Leslie looks at the figure on the floor, disgusted, and moves toward it ominously, the silver buckles on her motorcycle boots glinting in the lights. I recognize in her movement the intent to kick the jerk and shake my head at her, alarmed.

She shrugs and walks away, keeps her bass line going the whole time. Distracted, I’ve stopped singing; I’m letting chords ring out and losing track ( god, poor Betty wanted me to flirt up here ) but Leslie never misses a beat. Never. Dave never misses a beat, either; he smashes delicately, the deep sound of his kit punctuated by the metallic knocking of cowbells, mixing bowls, hubcaps and busted tambourines. It’s beautiful. But Dave never messes up because he can’t be distracted. He’s just as nearsighted as I am and lost in his own world back there behind the drum kit. If he looks up, it’s like a mole digging his way up from underground, squinting in the sunlight.

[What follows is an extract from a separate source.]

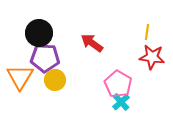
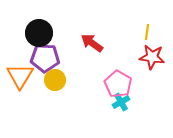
orange triangle: moved 1 px up
cyan cross: rotated 12 degrees clockwise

Dave and I both love the gentleness of blurry vision. “We’re lucky to have the option of a visual softening agent,” he said once. “I can talk to someone for an hour thinking they’re someone else. It’s so Shakespearean .”

Right now, he’s liquifying the song, somehow murdering perfectly, with finesse. Thank god, ’cause I’m not. I’m sucking perfectly. I’ve sung one verse and one chorus, but the rest of the song has been a pretty goddamn free-form instrumental. I cue the band to end it. Ugh… make it stop. As the last chord fades, the drunk stands up triumphantly, with my beer in his hand— hope he gets Tiger Balm lips —sways dangerously for a few seconds, then stage-dives into the crowd. They separate and he plummets to the floor. Instantly, the first couple of rows close in again around his still form; they aren’t missing a beat, either. I love it when a crowd effortlessly swallows a whole human.

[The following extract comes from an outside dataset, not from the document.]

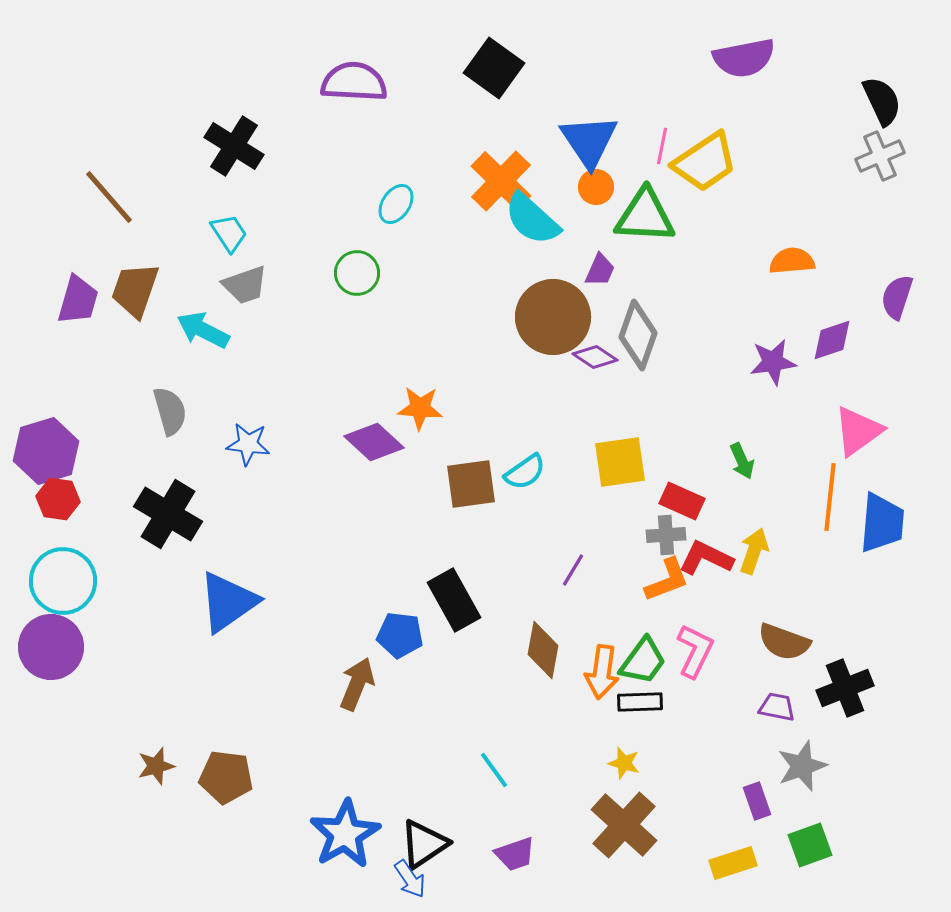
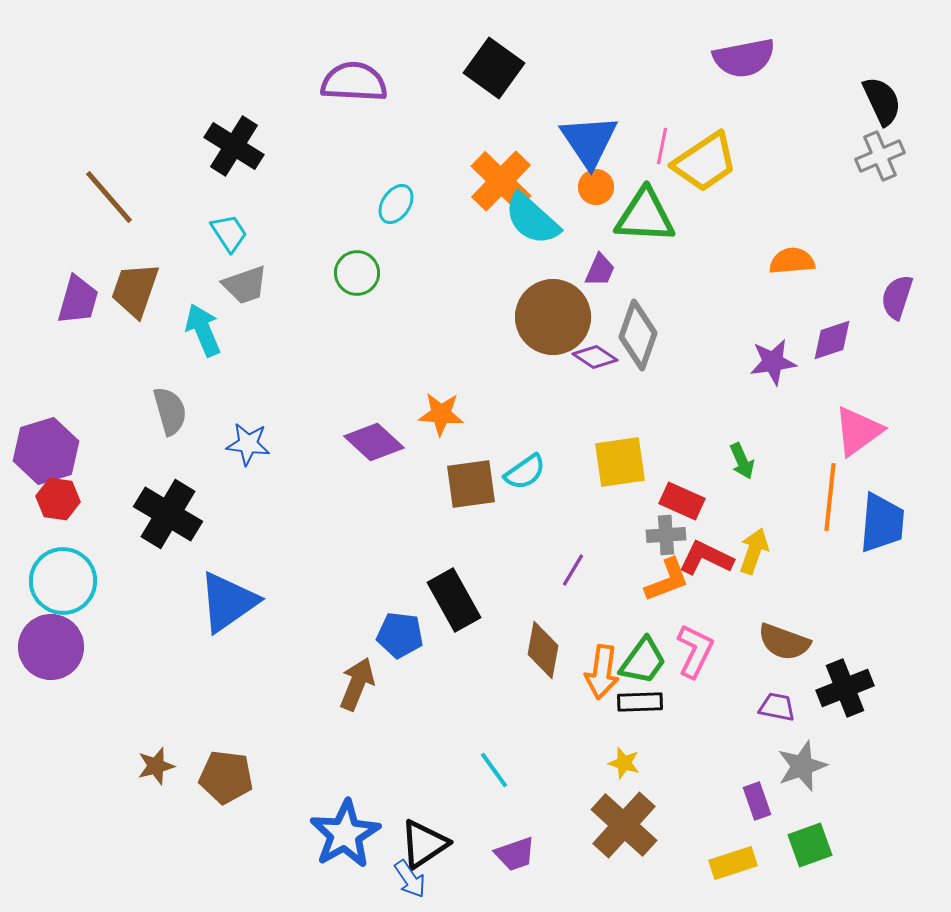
cyan arrow at (203, 330): rotated 40 degrees clockwise
orange star at (420, 408): moved 21 px right, 6 px down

Making my way through the smoke to fix the settings on my amp, I bump into Tea. She grabs my arm. “Sorry!” she says. “What’d he do?”

“He fusted my amp.”

“Fusted it permanently?”

I mess with knobs until it sounds good. “Nah.”

“What’d he do that for?”

I shake my head, shrugging, and then go back to the front of the stage, bend over my set list and try to follow Dave’s magic marker arrows up and down the paper. They go in all directions, blending with scribbled song titles. There’s also a dark green smear across the middle of the paper that looks like… guacamole? We had guacamole? I thought they only gave us horse and orange soda.

I’m still trying to figure out what song is next when I realize that the beer the drunk took has been replaced with a new one. I look up to thank the person who gave it to me, but all I see is jostling crowd bodies talking, laughing and hooting. Then the smoke clears and a gentle blue light washes the stage. As a cue, Leslie leans over me and smiles, then starts the next song.

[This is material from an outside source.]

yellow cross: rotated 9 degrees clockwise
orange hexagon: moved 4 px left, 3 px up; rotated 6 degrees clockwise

“Stand Up . ” Good. That’s as easy as Throwing Muses gets: no time changes, fairly predictable chord progression and almost normal chords; it just has to be really tight. And Leslie’s always tight. As long as I can remember the words. Don’t think.

“See no evil, think no evil, speak only evil” is how the band describes my MO and it’s a pretty accurate description. I don’t know what I’m doing up here, but evil knows. Evil tells stories from my life that I can’t follow, makes Throwing Muses sound like the Doghouse. And like finding home in a foreign country, I’m here, but I take nothing for granted.